╔══
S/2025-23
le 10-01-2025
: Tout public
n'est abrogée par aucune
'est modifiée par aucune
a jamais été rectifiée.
╚══
╔══
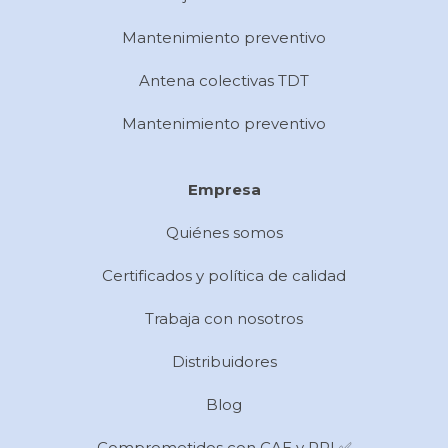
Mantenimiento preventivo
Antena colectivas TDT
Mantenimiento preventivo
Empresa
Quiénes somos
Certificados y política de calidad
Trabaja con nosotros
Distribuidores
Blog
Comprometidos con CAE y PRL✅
╚══
▶ [WHAT YOU WILL DO]: Go to the line in the material above that contains "le 10-01-2025" and copy exactly from there through the line that contains "a jamais été rectifiée.", stopping after it.

▶ [RESULT OF THE EXERCISE]:
le 10-01-2025
: Tout public
n'est abrogée par aucune
'est modifiée par aucune
a jamais été rectifiée.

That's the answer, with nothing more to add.